Sunday, October 31, 2010

Happy Reformation Day!

As a child, I used to love the hymns of All Saints’ Day. So imagine my surprise during my first fall at our local LCMS parish, when I found that taking priority over All Saints’ Day every year was Reformation Day, commemorating Oct. 31, 1517 when Martin Luther nailed his 95 Theses to the Wittenberg church door.

Oddly, the Lutheran Service Book (the 2006 LCMS hymnal) lists only four hymns for the occasion. Not surprisingly, one is Martin Luther’s greatest hit, Ein Feste Burg, presented in both the 1941 (The Lutheran Hymnal) metric familiar to LCMS German-Americans and a rhythm that sounds more normal to my ex-ECUSA ears. [Correction] Thanks to the translation by F.H. Hedge, it appears in all the American and English hymnals, and so American Christians (if there are any left) will be singing Luther’s 1529 hymn on its sexcentennial if not its septcentennial or millennial anniversary.

Two others in the LSB list I’d never heard of: “God’s Word is our great heritage” and “O little flock, fear not the foe.” (The latter is a Winkworth translation of a lyric by Johann Altenburg).

The fourth was a Winkworth translation of a Luther hymn, in this case the 1541 “Er halt uns, Herr, bei dein em Wort.” The CyberHymnal reports the three verses as:
Lord, keep us steadfast in Thy Word;
Curb those who fain by craft and sword
Would wrest the kingdom from Thy Son
And set at naught all He hath done.

Lord Jesus Christ, Thy pow’r make known,
For Thou art Lord of lords alone;
Defend Thy Christendom that we
May evermore sing praise to Thee.

O Comforter of priceless worth,
Send peace and unity on earth.
Support us in our final strife
And lead us out of death to life.
As far as I can tell, it’s not in either of H40 or H82. says it appears in the 1977 and 1999 editions of the Australian Anglican hymnal, but nowhere else among the many Anglican hymnals that it indexes.
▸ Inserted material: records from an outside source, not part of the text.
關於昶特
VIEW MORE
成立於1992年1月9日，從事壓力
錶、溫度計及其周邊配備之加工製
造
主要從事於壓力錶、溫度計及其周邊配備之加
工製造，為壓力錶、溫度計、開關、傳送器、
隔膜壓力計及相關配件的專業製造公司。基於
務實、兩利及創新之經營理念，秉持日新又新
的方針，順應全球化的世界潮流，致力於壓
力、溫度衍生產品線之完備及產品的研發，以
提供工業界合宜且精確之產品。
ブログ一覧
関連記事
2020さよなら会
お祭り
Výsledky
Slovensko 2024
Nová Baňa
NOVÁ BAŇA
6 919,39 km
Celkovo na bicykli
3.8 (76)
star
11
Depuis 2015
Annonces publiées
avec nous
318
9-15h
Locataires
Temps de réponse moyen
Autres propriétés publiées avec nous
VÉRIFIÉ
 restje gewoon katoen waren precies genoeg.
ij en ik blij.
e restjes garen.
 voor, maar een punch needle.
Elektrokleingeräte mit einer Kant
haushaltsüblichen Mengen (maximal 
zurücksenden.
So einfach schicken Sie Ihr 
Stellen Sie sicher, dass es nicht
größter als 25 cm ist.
The Lutheran Hymnal (1941) has 12 hymns rather than 4 for Reformation, including the three aforementioned Winkworth translation of German hymns. But what really caught my eye was another Winkworth translation — listed as “O Lord, Our Father, shall we be confounded” (#269) but originally written by Winkworth as “Ah! Lord our God, let them not be confounded.”
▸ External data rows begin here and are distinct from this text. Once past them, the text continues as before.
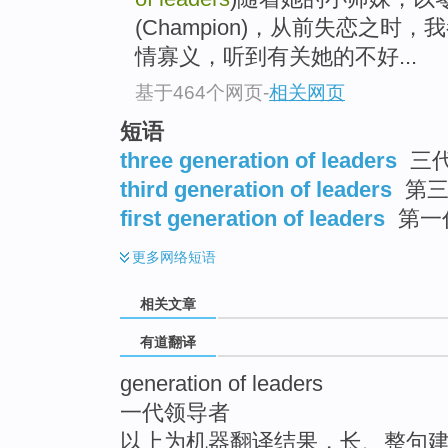
top
(Champion)，从前失恋之
情寡义，听到有关她的不好...
基于464个网页
-
相关网页
短语
three generation of leaders
三
third generation of leaders
第三
first generation of leaders
第一
更多
网络短语
相关文章
有道翻译
generation of leaders
一代领导者
以上为机器翻译结果，长、整句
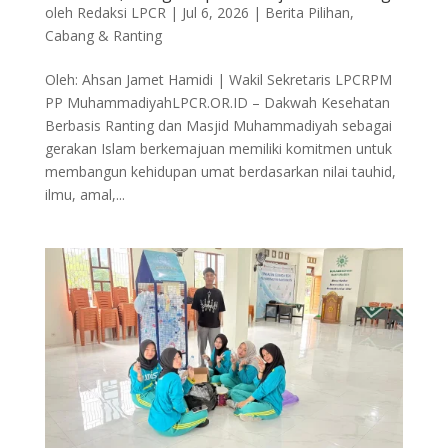
oleh
Redaksi LPCR
|
Jul 6, 2026
|
Berita Pilihan
,
Cabang & Ranting
Oleh: Ahsan Jamet Hamidi | Wakil Sekretaris LPCRPM
PP MuhammadiyahLPCR.OR.ID – Dakwah Kesehatan
Berbasis Ranting dan Masjid Muhammadiyah sebagai
gerakan Islam berkemajuan memiliki komitmen untuk
membangun kehidupan umat berdasarkan nilai tauhid,
ilmu, amal,...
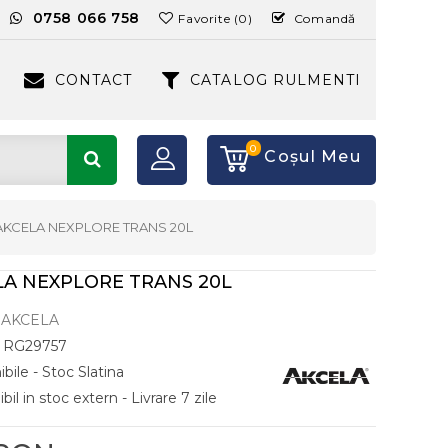
:
0758 066 758
Favorite (0)
Comandă
CONTACT
CATALOG RULMENTI
0
Coşul Meu
 AKCELA NEXPLORE TRANS 20L
LA NEXPLORE TRANS 20L
AKCELA
RG29757
bile - Stoc Slatina
il in stoc extern - Livrare 7 zile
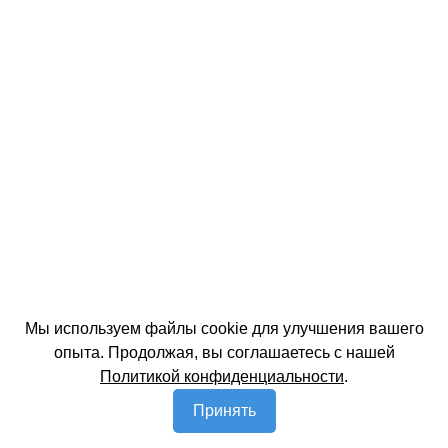
Мы используем файлы cookie для улучшения вашего
опыта. Продолжая, вы соглашаетесь с нашей
Политикой конфиденциальности
.
Принять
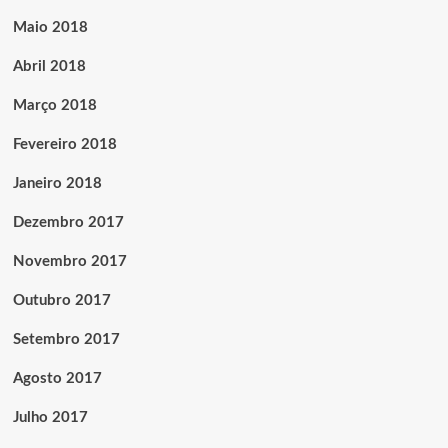
Maio 2018
Abril 2018
Março 2018
Fevereiro 2018
Janeiro 2018
Dezembro 2017
Novembro 2017
Outubro 2017
Setembro 2017
Agosto 2017
Julho 2017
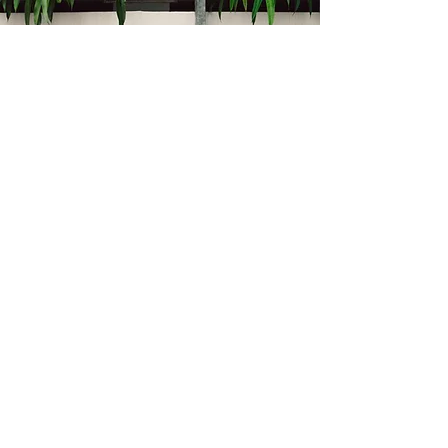
Kontakt
Bukevje 58, 10411 Orle
info@i-oz.hr
0918986111
Obveznik nije u sustavu PDV-a, PDV nije
obračunat na temelju čl. 90 st.1 i st.2
Zakona o PDV-u (Narodne Novine br.
73/13)
Izbornik
Kontakt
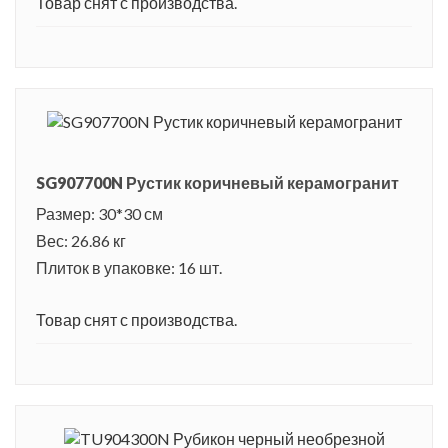
Товар снят с производства.
SG907700N Рустик коричневый керамогранит
Размер: 30*30 см
Вес: 26.86 кг
Плиток в упаковке: 16 шт.
Товар снят с производства.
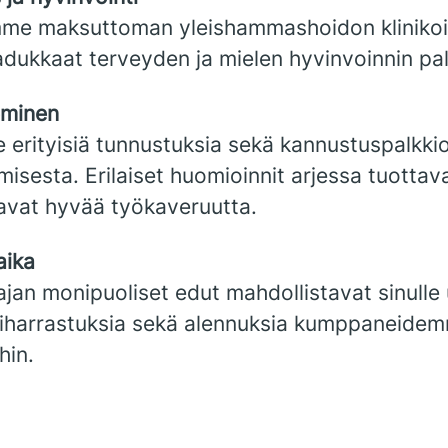
mme maksuttoman yleishammashoidon kliniko
adukkaat terveyden ja mielen hyvinvoinnin pal
eminen
erityisiä tunnustuksia sekä kannustuspalkkio
isesta. Erilaiset huomioinnit arjessa tuottava
avat hyvää työkaveruutta.
aika
jan monipuoliset edut mahdollistavat sinulle u
riharrastuksia sekä alennuksia kumppaneide
hin.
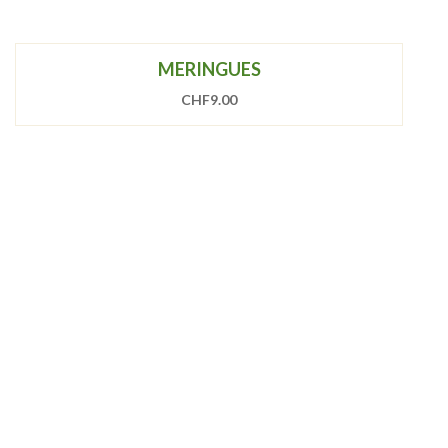
MERINGUES
CHF
9.00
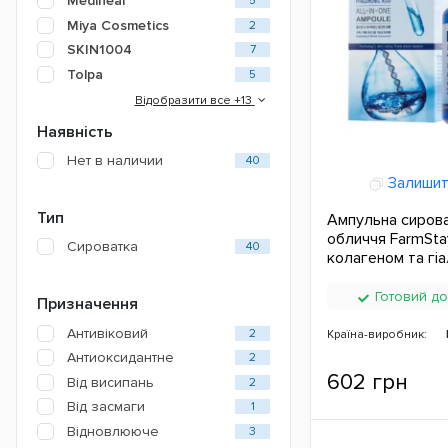
Mediheal
5
Miya Cosmetics
2
SKIN1004
7
Tolpa
5
Відобразити все +13
Наявність
Нет в наличии
40
Залишит
Тип
Ампульна сиров
обличчя FarmStay
Сироватка
40
колагеном та гі
кислотою 250 м
Готовий до
Призначення
Антивіковий
2
Країна-виробник:
Антиоксидантне
2
602 грн
Від висипань
2
Від засмаги
1
Відновлююче
3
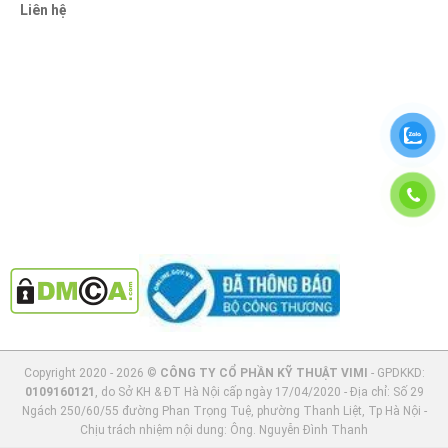
Liên hệ
Copyright 2020 - 2026 ©
CÔNG TY CỔ PHẦN KỸ THUẬT VIMI
- GPDKKD:
0109160121
, do Sở KH & ĐT Hà Nội cấp ngày 17/04/2020 - Địa chỉ: Số 29
Ngách 250/60/55 đường Phan Trọng Tuệ, phường Thanh Liệt, Tp Hà Nội -
Chịu trách nhiệm nội dung: Ông. Nguyễn Đình Thanh
"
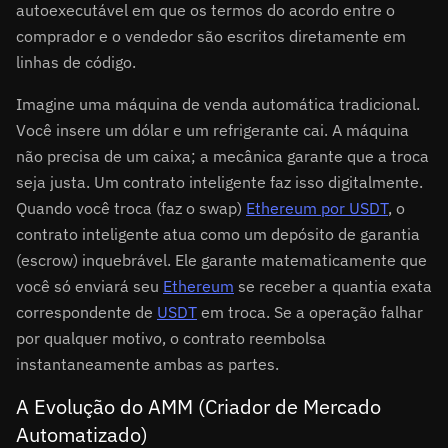
autoexecutável em que os termos do acordo entre o
comprador e o vendedor são escritos diretamente em
linhas de código.
Imagine uma máquina de venda automática tradicional.
Você insere um dólar e um refrigerante cai. A máquina
não precisa de um caixa; a mecânica garante que a troca
seja justa. Um contrato inteligente faz isso digitalmente.
Quando você troca (faz o swap)
Ethereum por USDT
, o
contrato inteligente atua como um depósito de garantia
(escrow) inquebrável. Ele garante matematicamente que
você só enviará seu
Ethereum
se receber a quantia exata
correspondente de
USDT
em troca. Se a operação falhar
por qualquer motivo, o contrato reembolsa
instantaneamente ambas as partes.
A Evolução do AMM (Criador de Mercado
Automatizado)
The original words were written by Johann Heermann in 1630. No matter what the words, the bonus for this hymn is the use of the 1640 tune Herzliebster Jesu by Johann Crüger. Singing Crüger is one of the things I miss most from my Lutheran period.

The CyberHymnal reports the TLH words for the five verses:
O Lord, our Father, shall we be confounded
Who, though by trials and woes surrounded,
On Thee alone for help are still relying,
To Thee are crying?

Lord, put to shame Thy foes who breathe defiance
And vainly make their might their sole reliance;
In mercy turn to us, the poor and stricken,
Our hope to quicken.

Be Thou our Helper and our strong Defender;
Speak to our foes and cause them to surrender.
Yea, long before their plans have been completed,
They are defeated.

’Tis vain to trust in man; for Thou, Lord, only
Art the Defense and Comfort of the lonely.
With Thee to lead, the battle shall be glorious
And we victorious.

Thou art our Hero, all our foes subduing;
Save Thou Thy little flock they are pursuing.
We seek Thy help; for Jesus’ sake be near us.
Great Helper, hear us!
I could not find the hymn reported in Oremus using Google or its Catherine Winkworth index, suggesting that it may not be used by Anglicans anywhere. It’s too bad — not just because of the doctrinal content, but because the Crüger tune should be easy for most congregations to sing.

So if I’m asked to contribute to the New Anglican Hymnal, this timeless hymn is going to join Ein Feste Burg as part of the canon of borrowed Lutheran hymns.


Anonymous said...

Winkworth? Check again.

9.West said...

You're right, it wasn’t Winkworth this time. I must have had her on the brain. Thanks for catching this.

Alas, it's a case where the story is more complicated than some of the other hymns. According to Hymnal 1940 Companion, the Brits use a translation by Thomas Carlyle, while ECUSA adopted the 1852 translation of Frederic Henry Hedge starting with Hymnal 1916.